Stock trading can be manipulated, for example, when a trading software or system is specifically targeted to skew the value of stocks. Malicious traders could amass thousands or even millions from this sudden volatility in the market.
Timeline of Known BPC Cases
Tien Phong Commercial Joint Stock Bank (Vietnam)
Automatic Data Processing, Inc. (ADP)
Bangladesh Central Bank
Russian Trading System
Banco del Austro (Ecuador)
Stanley-Boyd School District
Metropolitan Entertainment & Convention Authority (MECA)
Defense Strategies Against BPC
Analyze information flow from different sensors to spot anomalies
Data analysis of information flow from various sensors or measures in place can be used as a baseline for comparing information flow congruity to detect any anomalies.

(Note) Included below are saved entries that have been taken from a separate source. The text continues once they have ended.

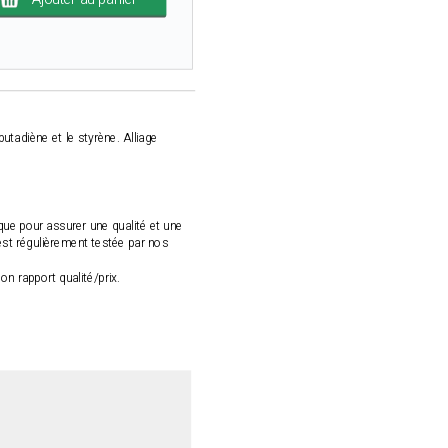
butadiène et le styrène. Alliage
ique pour assurer une qualité et une
est régulièrement testée par nos
n rapport qualité/prix.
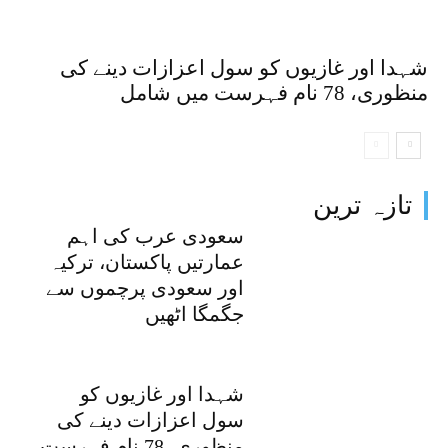
شہدا اور غازیوں کو سول اعزازات دینے کی
منظوری، 78 نام فہرست میں شامل
تازہ ترین
سعودی عرب کی اہم
عمارتیں پاکستان، ترکیہ
اور سعودی پرچموں سے
جگمگا اٹھیں
شہدا اور غازیوں کو
سول اعزازات دینے کی
منظوری، 78 نام فہرست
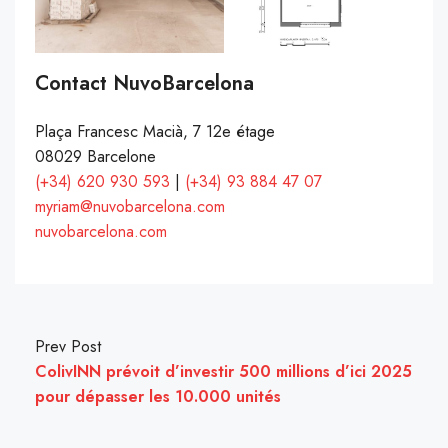
Contact NuvoBarcelona
Plaça Francesc Macià, 7 12e étage
08029 Barcelone
(+34) 620 930 593
|
(+34) 93 884 47 07
myriam@nuvobarcelona.com
nuvobarcelona.com
Prev Post
ColivINN prévoit d’investir 500 millions d’ici 2025
pour dépasser les 10.000 unités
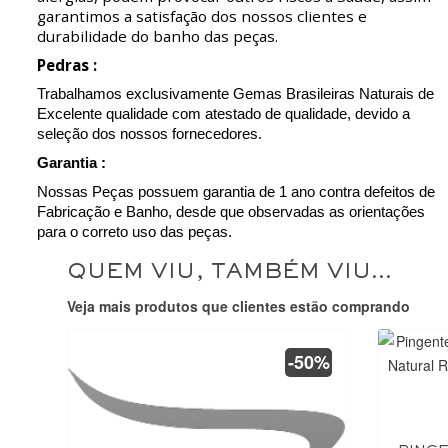
garantimos a satisfação dos nossos clientes e
durabilidade do banho das peças.
Pedras :
Trabalhamos exclusivamente Gemas Brasileiras Naturais de
Excelente qualidade com atestado de qualidade, devido a
seleção dos nossos fornecedores.
Garantia :
Nossas Peças possuem garantia de 1 ano contra defeitos de
Fabricação e Banho, desde que observadas as orientações
para o correto uso das peças.
QUEM VIU, TAMBÉM VIU...
Veja mais produtos que clientes estão comprando
-50%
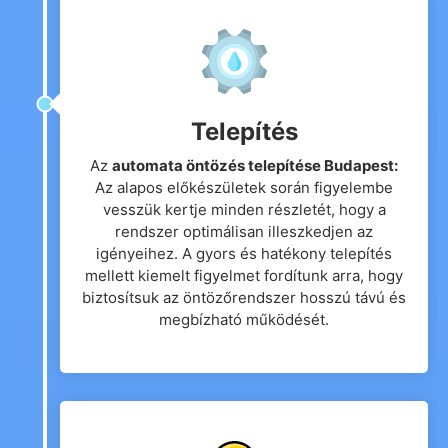
Telepítés
Az
automata öntözés telepítése Budapest:
Az alapos előkészületek során figyelembe
vesszük kertje minden részletét, hogy a
rendszer optimálisan illeszkedjen az
igényeihez. A gyors és hatékony telepítés
mellett kiemelt figyelmet fordítunk arra, hogy
biztosítsuk az öntözőrendszer hosszú távú és
megbízható működését.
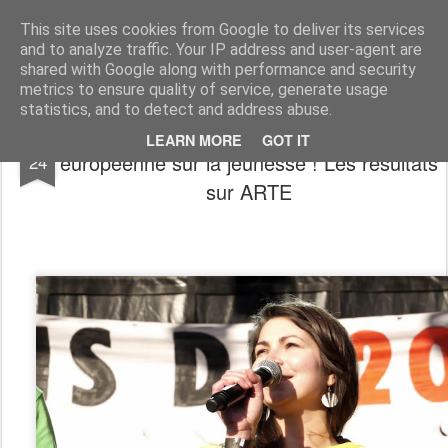
frenchtouch2
films, séries, music, vins , essais
This site uses cookies from Google to deliver its services
and to analyze traffic. Your IP address and user-agent are
Pages
shared with Google along with performance and security
metrics to ensure quality of service, generate usage
statistics, and to detect and address abuse.
"Il est temps" une vaste enquête
NOV
LEARN MORE
GOT IT
européenne sur la jeunesse ! Les résultats
24
sur ARTE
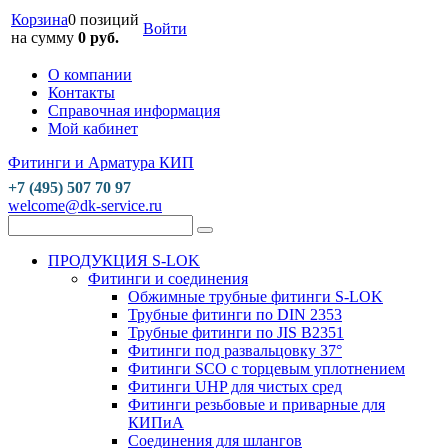
Корзина
0 позиций
Войти
на сумму
0 руб.
О компании
Контакты
Справочная информация
Мой кабинет
Фитинги и Арматура КИП
+7 (495) 507 70 97
welcome@dk-service.ru
ПРОДУКЦИЯ S-LOK
Фитинги и соединения
Обжимные трубные фитинги S-LOK
Трубные фитинги по DIN 2353
Трубные фитинги по JIS B2351
Фитинги под развальцовку 37°
Фитинги SCO с торцевым уплотнением
Фитинги UHP для чистых сред
Фитинги резьбовые и приварные для
КИПиА
Соединения для шлангов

Periodically auditing all records and transactions, then, is critical to determining gaps and improving the security posture of enterprise environment.
Find statistical deviations on similar industry practices and processes
Security technologies like behavior monitoring and intrusion prevention can detect discrepancies or flag suspicious activities in the network. Aside from these, enterprises should take advantage of similar data from other industry practices and processes or from publicly available sources to serve as additional measures on possible results and expectations.
Harden business process security through operation security (OPSEC) wargaming
Hiring an external red team to simulate possible attack scenarios from all points (technologies and tools used, processes, security measures in place, etc.) can test the security readiness and highlight commonly overlooked aspects or gaps in an organization. This team should be composed of forensic accountants with background in money laundering.
Do regular quality assurance, quality control, and penetration testing
Penetration testing, quality assurance, and/or quality control are steps that show the critical weaknesses within the network, such as vulnerabilities, that can be exploited. However, pen testers should work on the notion that attackers already have the highest level of access and on whether the processes in place can mitigate these in case of an actual attack. It is also advisable that such tests be focused on business logic in order to spot the flaws and weaknesses in the current business process that can be abused.
Restrict scriptable actions
Attackers may find flaws in business logic and abuse scriptable actions within the system to pay out certain actions. Such threats can be addressed by restricting unnecessary processes from being carried out.
Separate employee duties
To prevent insider threats, distributing the tasks to different people in various departments is key. For instance, those handling finance should be different from IT. Likewise, the team handling product testing should not be the same as those in the production line to fend off attempts at introducing malicious factors.
Require two people (from different teams or network setups) to perform critical actions
BPC abuses legitimate processes, making them difficult to defend against. Although requiring two people will not stop the attacks, doing so will make it arduous for the attackers to successfully commit financial theft. In banks, for example, it is a common practice to segregate duties so that when an attack occurs, the attackers have to compromise two particular credentials.
Train employees to identify social engineering attacks
Security awareness trainings empower high-level officials (CEO, CFO, etc.) down to the employees and third-party partners to identify and respond to BPC. Other basic security practices such as installing only trusted apps and inputting information only in legitimate sites can prevent introducing risks at the gateway level.